1920年代に全米を震撼(しんかん)させた凶悪な少年誘拐事件を基にした心理劇ミュージカル『スリル・ミー』が4年ぶりに再演される。登場人物は事件を起こした天、“私”と“彼”のふたり。そしてピアノ1台のみで繰り広げられる繊細で濃密な100分の舞台は、1度見たらハマる人が続出。2011年の日本初演から再演を重ねて、今回が6回目の上演となる人気作だ。この伝説のミュージカルに初参加する成河さんと福士誠治さん。初共演のふたりが作り出す“私”と“彼”はどんな心理戦を見せてくれるのか。
ふたりの共通点はウザい暑苦しさ!?
─以前からの交流は?
福士 飲み会で会ったことがあるくらいで。
成河 ちゃんと話したのはこの仕事が決まってからですね。
福士 でも最初から初めてな気はしませんでしたけどね。僕は成河くんと話すのがすごく好きなんですよ。ひとつの題材に対して、いろんな視点から話せる人だから面白い。でも絶対ふたりで合コンしたらモテないタイプです(笑)。
成河 アハハハハ!
福士 女の子から、その話題、そんなに深くまで聞いてないけどって言われそう(笑)。
成河 わかる! ウザがられるんだよ~(笑)。だから一見、誠治くんはそういうタイプに見えないのにそうだったことが、どれだけホッとしたか。
福士 僕のなかでは、ちょっと似てる感じします。
成河 暑苦しい(笑)。
福士 アハハハハ!
─『スリル・ミー』で共演することが決まったときは、お互いどう思いましたか?
福士 僕は単純にうれしかったですね。なんか根拠のない自信というか、どでかいピースがハマる気がするって思ったのは、勘違いだったかどうかはわかりませんけど(笑)。
成河 それはこれからだよ。
福士 成河くんと演出が栗山(民也)さんでやると聞いたときに、いいパッションが自分のなかで生まれました。
成河 僕もミュージカルってものに足を突っ込んで月日が浅いこともあるし、ぐちゃぐちゃ演劇をめぐる環境について考えちゃう癖があるんですけど、そんなものぜんぜん関係ないところから、誠治くんがバ~ッと来て作品の話をできたことがすごくうれしくて。
福士 芝居に関しての追求は似ているような気がする。土臭いというか、生け花じゃねえぞ俺たちみたいな。大地に咲く花でいたいみたいな。
成河 だって泥臭いものをやるほうが絶対楽しいしね。特にこの作品は、どろっどろした汚いものであるべきだと思うから。こんな無残な姿をさらすミュージカルを、今回、誠治くんとできると思うとすごくうれしいんですよ。

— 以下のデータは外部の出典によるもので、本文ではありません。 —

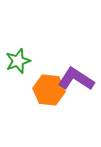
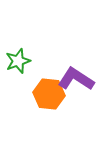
orange hexagon: moved 4 px down
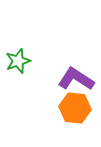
orange hexagon: moved 26 px right, 14 px down
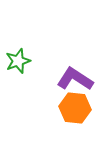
purple L-shape: moved 1 px left
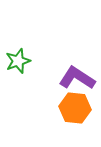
purple L-shape: moved 2 px right, 1 px up
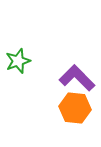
purple L-shape: rotated 12 degrees clockwise
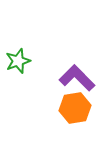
orange hexagon: rotated 16 degrees counterclockwise
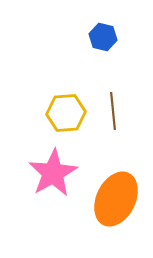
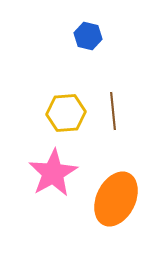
blue hexagon: moved 15 px left, 1 px up
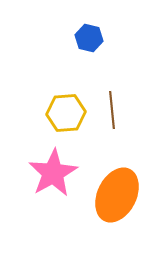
blue hexagon: moved 1 px right, 2 px down
brown line: moved 1 px left, 1 px up
orange ellipse: moved 1 px right, 4 px up
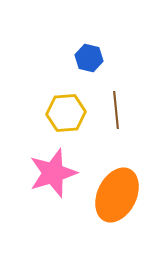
blue hexagon: moved 20 px down
brown line: moved 4 px right
pink star: rotated 12 degrees clockwise
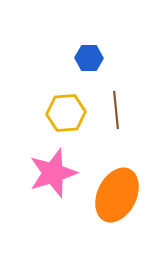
blue hexagon: rotated 12 degrees counterclockwise
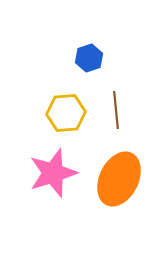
blue hexagon: rotated 20 degrees counterclockwise
orange ellipse: moved 2 px right, 16 px up
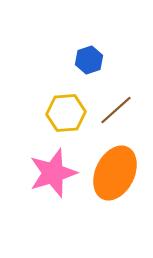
blue hexagon: moved 2 px down
brown line: rotated 54 degrees clockwise
orange ellipse: moved 4 px left, 6 px up
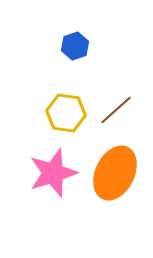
blue hexagon: moved 14 px left, 14 px up
yellow hexagon: rotated 12 degrees clockwise
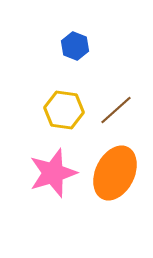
blue hexagon: rotated 20 degrees counterclockwise
yellow hexagon: moved 2 px left, 3 px up
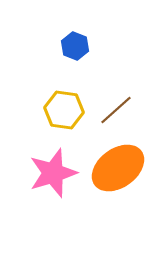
orange ellipse: moved 3 px right, 5 px up; rotated 28 degrees clockwise
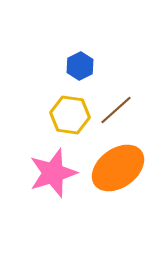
blue hexagon: moved 5 px right, 20 px down; rotated 12 degrees clockwise
yellow hexagon: moved 6 px right, 5 px down
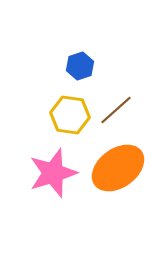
blue hexagon: rotated 8 degrees clockwise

─『スリル・ミー』という作品についてはどういう印象ですか?
福士 いいタイトルつけるなと思いました。
成河 ほんとにそうだね。
福士 スリルっていうのがすごくいい響きで、作品にマッチしている。このタイトルでなきゃこんなにヒットしなかったのではないかという気がするくらい。
成河 変な邦題つけなくてよかったよね(笑)。
福士 この作品の中身は、暗いというか深いというか、そのとらえ方はたくさんあるんですけど、そういう意味でこのスリルっていう漠然とみんなが持っている共通の言葉がイマジネーションを生むのがいいなって思いました。
成河 劇場にスリルを求めて来る観客の叫びでもあるだろうし。誰が言ってる言葉かっていうことが、またこの作品の核にもなってきますし。僕は非常に女性客向けのものなのかなっていう勝手な偏見を持っていたんですね。でも実際はぜんぜんそんなものではなくて、すごく暴力的な作品だったのでギョッとしました。だから偏見を持っていたことを恥じましたし、同じように考えている方にも見てもらえたらと思っています。
見せたくない嫌な部分も丸裸に
─成河さんが“私”、福士さんが“彼”を演じますが、役柄についてはどうとらえていますか?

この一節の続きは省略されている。